Your Private Property Rights: Born, and Possibly Died, on the Fourth of July
July 4, 2013
By Josh First

One hundred and fifty years ago today, in Gettysburg, Pennsylvania, America’s most hallowed ground was established. Over fifty thousand casualties among both Union and Confederate forces resulted from fierce acts of bravery and heroism on both sides over just a few days, including Pickett’s famous last-ditch assault on the Union center, into the teeth of point-blank cannon fire, canister, and grape shot.

The ferocious hand-to-hand fighting along Pickett’s front established the “high water mark” of the Confederacy, and produced the most focused military effort to date by the Union, the success of which gave impetus to the North’s final push to end a malingering war. To make those sacrifices and take those personal risks, you’ve got to really believe in something, a truth summed up brilliantly in Lincoln’s Gettysburg Address. The fact that the battle culminated on Independence Day was not lost on either side.
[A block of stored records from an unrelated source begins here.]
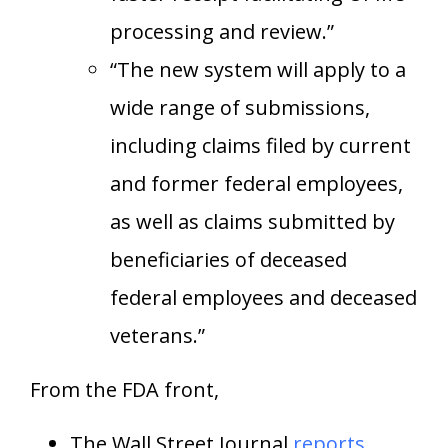
processing and review.”
“The new system will apply to a
wide range of submissions,
including claims filed by current
and former federal employees,
as well as claims submitted by
beneficiaries of deceased
federal employees and deceased
veterans.”
From the FDA front,
The Wall Street Journal
reports
,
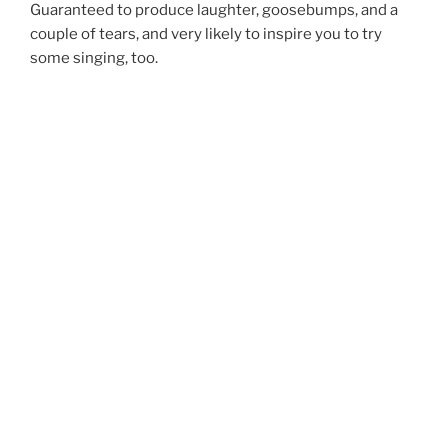
Guaranteed to produce laughter, goosebumps, and a
couple of tears, and very likely to inspire you to try
some singing, too.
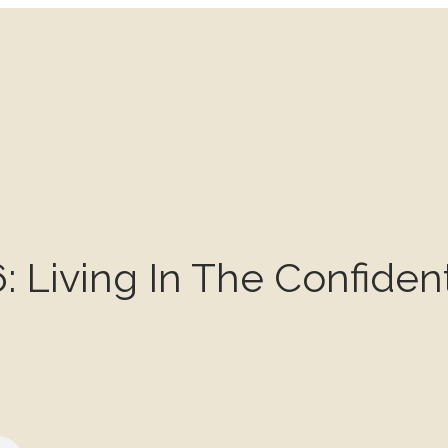
: Living In The Confiden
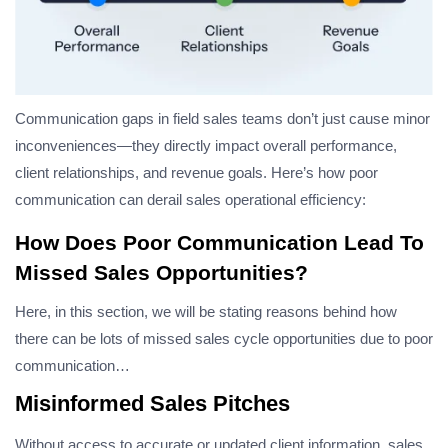
Communication gaps in field sales teams don’t just cause minor
inconveniences—they directly impact overall performance,
client relationships, and revenue goals. Here’s how poor
communication can derail sales operational efficiency:
How Does Poor Communication Lead To
Missed Sales Opportunities?
Here, in this section, we will be stating reasons behind how
there can be lots of missed sales cycle opportunities due to poor
communication…
Misinformed Sales Pitches
Without access to accurate or updated client information, sales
Ten years ago, I had the honor of purchasing the last outstanding parcel of land on which Pickett’s Charge occurred, at the far eastern end of the field, where the Ohio 8th Regiment was dug in. Over the prior 19 years, the National Park Service had unsuccessfully pursued the “Home Sweet Home” motel, a 1950s-era no-tell hotel on two acres there. It paved over a hasty trench and a temporary field hospital where men from both armies had been treated, before archaeology became vogue.
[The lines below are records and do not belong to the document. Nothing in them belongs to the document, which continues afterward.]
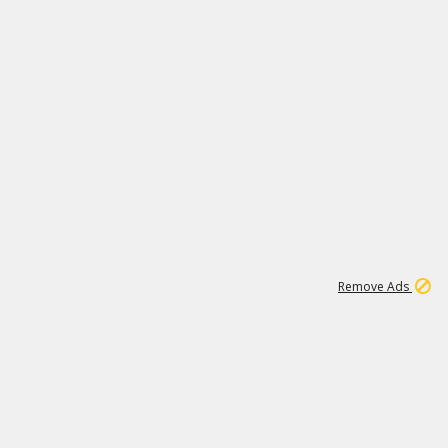
2
180K
Remove Ads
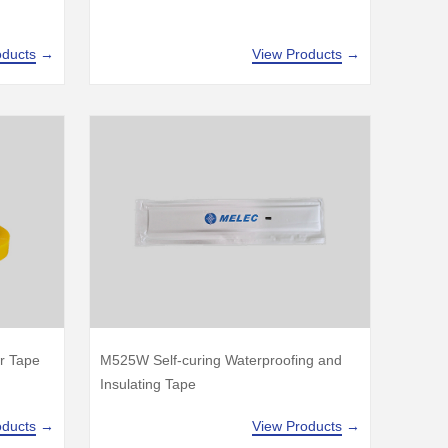
oducts
→
View Products
→
r Tape
M525W Self-curing Waterproofing and
Insulating Tape
oducts
→
View Products
→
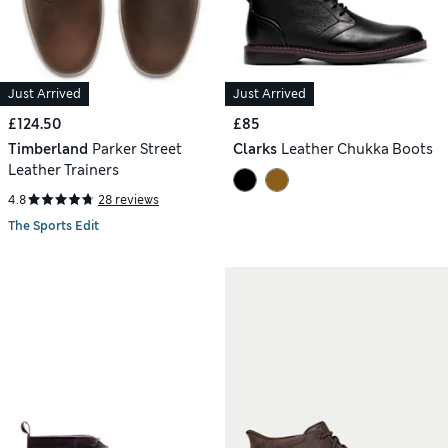
Just Arrived
Just Arrived
£124.50
£85
Timberland
Parker Street
Clarks
Leather Chukka Boots
Leather Trainers
4.8
28 reviews
The Sports Edit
By 2004, the motel and its blacktop were themselves things of the past, the site archaeology was done, and the final resting place of so many distinguished soldiers was returned to serene grass. It was one of the high points of my career, and I worked so hard on it because, like other Americans who visit Gettysburg, read the Gettysburg Address, and understand Gettysburg’s role, its meaning inspired me. Preserving the Union meant continuing and expanding the American dream. Protecting the Home Sweet Home site meant preserving Gettysburg’s symbolism, protecting that hallowed ground, and enshrining the American Dream of opportunity for all.

One of the most inspiring aspects of America, and core to the American Dream, is the universal concept of private property rights. Because of America’s unique private property rights system, generations of immigrants have moved across mountains and oceans to become Americans, toil hard, and take risks and make sacrifices to improve their standard of living. For hundreds of years, anyone who was willing to work hard could use their private property rights to shelter and feed their family, purchase an education for their children, and build equity for the day when their hands and back might no longer be able to physically toil.
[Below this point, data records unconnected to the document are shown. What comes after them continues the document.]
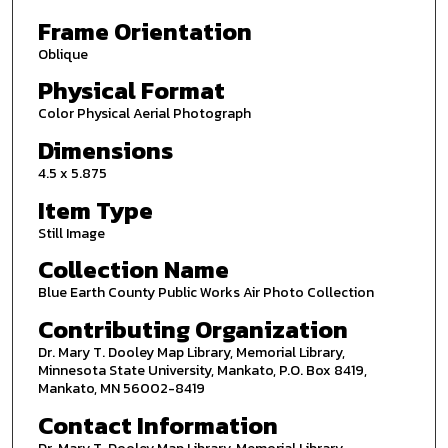
Frame Orientation
Oblique
Physical Format
Color Physical Aerial Photograph
Dimensions
4.5 x 5.875
Item Type
Still Image
Collection Name
Blue Earth County Public Works Air Photo Collection
Contributing Organization
Dr. Mary T. Dooley Map Library, Memorial Library,
Minnesota State University, Mankato, P.O. Box 8419,
Mankato, MN 56002-8419
Contact Information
But here in Pennsylvania, just days ago and, oddly, just days before Independence Day, the state legislature passed a two-sentence bill gutting the private property rights of landowners who have leased their land for oil and gas exploration. It was a shameful thing to do, and it is an echo of the midnight legislative pay-raise that cost so many incumbents their seats a few years ago. It is the shady act of some self- anointed few to enrich their political friends, at the huge cost of Pennsylvania’s private landowners.

As I understand it, Governor Tom Corbett is weighing whether or not to sign it into law. I hope he does not sign it. To enact such a law flies in the face of everything that is American. It is against everything that Independence Day stands for. It is against everything that the men at Gettysburg fought and died for, and against everything that America’s Founding Fathers and brave patriots fought for in 1776.

I wish you a happy Independence Day today, and in its spirit I ask that you call your state legislators, and ask them if they voted for this un-American oil and gas bill. If they did, vote them out of office, and show them that the Spirit of 1776 still stands strong. You deserve better, I deserve better, America deserves better.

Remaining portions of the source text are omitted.